Top of STORED DATA
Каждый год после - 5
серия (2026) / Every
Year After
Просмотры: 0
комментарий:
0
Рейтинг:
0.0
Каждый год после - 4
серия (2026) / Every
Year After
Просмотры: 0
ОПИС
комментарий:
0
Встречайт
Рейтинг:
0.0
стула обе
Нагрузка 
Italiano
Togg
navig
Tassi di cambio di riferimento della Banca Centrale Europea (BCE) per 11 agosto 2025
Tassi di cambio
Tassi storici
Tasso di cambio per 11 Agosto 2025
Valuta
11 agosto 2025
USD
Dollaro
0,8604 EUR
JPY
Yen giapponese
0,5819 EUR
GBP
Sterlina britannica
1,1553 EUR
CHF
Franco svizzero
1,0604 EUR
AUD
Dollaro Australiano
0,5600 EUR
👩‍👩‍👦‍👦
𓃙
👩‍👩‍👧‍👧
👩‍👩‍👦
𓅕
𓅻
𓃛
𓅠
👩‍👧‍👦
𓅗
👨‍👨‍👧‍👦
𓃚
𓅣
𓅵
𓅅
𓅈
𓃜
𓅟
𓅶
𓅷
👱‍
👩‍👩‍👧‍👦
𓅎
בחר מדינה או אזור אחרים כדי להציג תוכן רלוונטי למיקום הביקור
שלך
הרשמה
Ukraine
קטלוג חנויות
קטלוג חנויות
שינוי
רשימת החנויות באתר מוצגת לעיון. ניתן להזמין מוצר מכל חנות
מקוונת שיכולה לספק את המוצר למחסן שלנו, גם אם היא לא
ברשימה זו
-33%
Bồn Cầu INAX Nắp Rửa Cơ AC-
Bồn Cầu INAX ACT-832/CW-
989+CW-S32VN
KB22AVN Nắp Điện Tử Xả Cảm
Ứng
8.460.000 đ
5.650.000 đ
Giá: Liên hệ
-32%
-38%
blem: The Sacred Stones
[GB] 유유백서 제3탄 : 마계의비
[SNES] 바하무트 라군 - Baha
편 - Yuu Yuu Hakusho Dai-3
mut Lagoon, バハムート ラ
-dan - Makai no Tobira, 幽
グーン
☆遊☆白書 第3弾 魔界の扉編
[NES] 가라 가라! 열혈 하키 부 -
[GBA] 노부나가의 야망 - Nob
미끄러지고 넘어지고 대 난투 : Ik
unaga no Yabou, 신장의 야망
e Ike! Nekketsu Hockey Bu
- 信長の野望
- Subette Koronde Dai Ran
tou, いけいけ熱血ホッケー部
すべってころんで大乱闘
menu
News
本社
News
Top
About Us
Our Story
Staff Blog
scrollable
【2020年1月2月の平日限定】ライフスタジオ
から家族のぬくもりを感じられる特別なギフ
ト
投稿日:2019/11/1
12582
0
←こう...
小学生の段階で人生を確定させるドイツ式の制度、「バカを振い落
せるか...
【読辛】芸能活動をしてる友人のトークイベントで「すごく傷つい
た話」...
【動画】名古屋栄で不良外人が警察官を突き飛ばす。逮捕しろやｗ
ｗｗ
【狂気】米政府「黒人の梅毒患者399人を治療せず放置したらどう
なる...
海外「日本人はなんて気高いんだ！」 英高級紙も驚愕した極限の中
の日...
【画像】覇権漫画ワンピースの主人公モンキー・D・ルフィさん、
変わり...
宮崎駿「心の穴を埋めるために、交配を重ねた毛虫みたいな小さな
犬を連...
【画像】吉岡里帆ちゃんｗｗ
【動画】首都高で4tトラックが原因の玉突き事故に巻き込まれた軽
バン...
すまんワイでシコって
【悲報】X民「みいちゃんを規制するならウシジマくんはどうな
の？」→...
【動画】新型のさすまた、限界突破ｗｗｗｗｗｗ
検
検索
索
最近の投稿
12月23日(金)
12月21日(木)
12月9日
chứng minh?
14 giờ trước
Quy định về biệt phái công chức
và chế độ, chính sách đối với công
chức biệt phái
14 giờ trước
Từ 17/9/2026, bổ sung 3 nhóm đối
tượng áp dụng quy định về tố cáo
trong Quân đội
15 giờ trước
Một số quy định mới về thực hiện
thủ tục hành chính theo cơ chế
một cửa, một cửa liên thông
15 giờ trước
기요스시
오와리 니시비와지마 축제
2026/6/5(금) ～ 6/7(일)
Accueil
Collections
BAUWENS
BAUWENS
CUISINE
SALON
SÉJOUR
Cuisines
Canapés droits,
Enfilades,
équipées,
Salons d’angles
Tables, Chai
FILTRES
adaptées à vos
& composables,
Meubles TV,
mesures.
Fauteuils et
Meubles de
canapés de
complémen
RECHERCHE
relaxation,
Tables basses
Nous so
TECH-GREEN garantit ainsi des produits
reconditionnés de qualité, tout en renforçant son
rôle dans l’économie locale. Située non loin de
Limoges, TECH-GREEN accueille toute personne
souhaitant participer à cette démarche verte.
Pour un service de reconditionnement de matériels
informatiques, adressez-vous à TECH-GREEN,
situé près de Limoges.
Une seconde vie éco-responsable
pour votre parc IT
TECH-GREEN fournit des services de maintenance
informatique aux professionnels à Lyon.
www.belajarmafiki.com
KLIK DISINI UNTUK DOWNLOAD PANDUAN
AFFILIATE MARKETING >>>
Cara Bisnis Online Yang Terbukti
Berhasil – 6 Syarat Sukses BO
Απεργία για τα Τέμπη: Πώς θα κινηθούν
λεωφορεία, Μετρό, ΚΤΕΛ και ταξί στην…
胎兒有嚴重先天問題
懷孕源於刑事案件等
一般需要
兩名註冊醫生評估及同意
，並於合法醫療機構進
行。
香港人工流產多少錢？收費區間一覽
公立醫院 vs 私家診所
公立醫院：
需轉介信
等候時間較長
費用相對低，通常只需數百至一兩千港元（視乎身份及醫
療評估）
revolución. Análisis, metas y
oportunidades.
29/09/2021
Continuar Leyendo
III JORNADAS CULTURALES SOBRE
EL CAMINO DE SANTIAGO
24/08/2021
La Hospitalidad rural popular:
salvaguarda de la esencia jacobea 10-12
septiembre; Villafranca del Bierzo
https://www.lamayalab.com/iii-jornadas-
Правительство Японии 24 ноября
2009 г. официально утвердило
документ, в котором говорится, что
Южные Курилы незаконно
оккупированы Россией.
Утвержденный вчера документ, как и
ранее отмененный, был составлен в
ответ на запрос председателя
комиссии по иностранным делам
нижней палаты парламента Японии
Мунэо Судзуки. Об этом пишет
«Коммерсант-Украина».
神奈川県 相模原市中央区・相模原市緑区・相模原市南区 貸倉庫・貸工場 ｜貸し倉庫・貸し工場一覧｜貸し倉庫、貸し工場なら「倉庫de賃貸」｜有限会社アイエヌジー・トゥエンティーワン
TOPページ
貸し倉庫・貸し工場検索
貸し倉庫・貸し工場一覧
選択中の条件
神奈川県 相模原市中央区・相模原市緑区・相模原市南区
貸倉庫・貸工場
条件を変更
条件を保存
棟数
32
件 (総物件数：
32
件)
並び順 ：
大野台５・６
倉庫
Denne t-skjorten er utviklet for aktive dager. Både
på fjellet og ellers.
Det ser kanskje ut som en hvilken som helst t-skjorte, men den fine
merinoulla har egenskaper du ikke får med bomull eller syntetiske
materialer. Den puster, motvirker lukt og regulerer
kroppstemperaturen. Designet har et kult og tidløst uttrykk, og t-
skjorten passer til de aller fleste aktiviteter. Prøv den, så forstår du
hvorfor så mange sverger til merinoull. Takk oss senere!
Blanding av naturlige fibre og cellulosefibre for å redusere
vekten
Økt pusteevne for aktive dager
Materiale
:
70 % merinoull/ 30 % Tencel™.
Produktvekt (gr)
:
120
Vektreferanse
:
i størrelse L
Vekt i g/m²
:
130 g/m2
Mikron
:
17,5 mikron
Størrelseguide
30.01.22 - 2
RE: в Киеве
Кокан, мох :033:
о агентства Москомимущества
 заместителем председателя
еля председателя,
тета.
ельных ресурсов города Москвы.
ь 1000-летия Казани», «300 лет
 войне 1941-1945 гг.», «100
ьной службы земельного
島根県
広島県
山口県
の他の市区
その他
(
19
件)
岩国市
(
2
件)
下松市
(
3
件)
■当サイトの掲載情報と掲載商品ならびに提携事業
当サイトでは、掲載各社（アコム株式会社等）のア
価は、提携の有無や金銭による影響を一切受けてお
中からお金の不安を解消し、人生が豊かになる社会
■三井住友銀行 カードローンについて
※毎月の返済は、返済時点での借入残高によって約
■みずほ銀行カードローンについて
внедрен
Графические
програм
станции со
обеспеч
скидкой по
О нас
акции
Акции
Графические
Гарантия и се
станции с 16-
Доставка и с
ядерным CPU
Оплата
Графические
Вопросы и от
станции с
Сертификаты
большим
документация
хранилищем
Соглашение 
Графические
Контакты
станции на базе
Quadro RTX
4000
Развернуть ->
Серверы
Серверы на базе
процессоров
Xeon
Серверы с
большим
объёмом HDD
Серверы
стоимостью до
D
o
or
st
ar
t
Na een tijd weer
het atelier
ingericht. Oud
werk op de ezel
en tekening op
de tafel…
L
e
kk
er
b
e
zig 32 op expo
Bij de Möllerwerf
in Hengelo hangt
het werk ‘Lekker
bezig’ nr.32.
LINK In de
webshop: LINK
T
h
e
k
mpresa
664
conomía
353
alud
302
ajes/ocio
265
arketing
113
Bottom of STORED DATA
Which lines of the data include the word "INAX"? Copy each one.

# RESPONSE TO THE TASK
Bồn Cầu INAX Nắp Rửa Cơ AC-
Bồn Cầu INAX ACT-832/CW-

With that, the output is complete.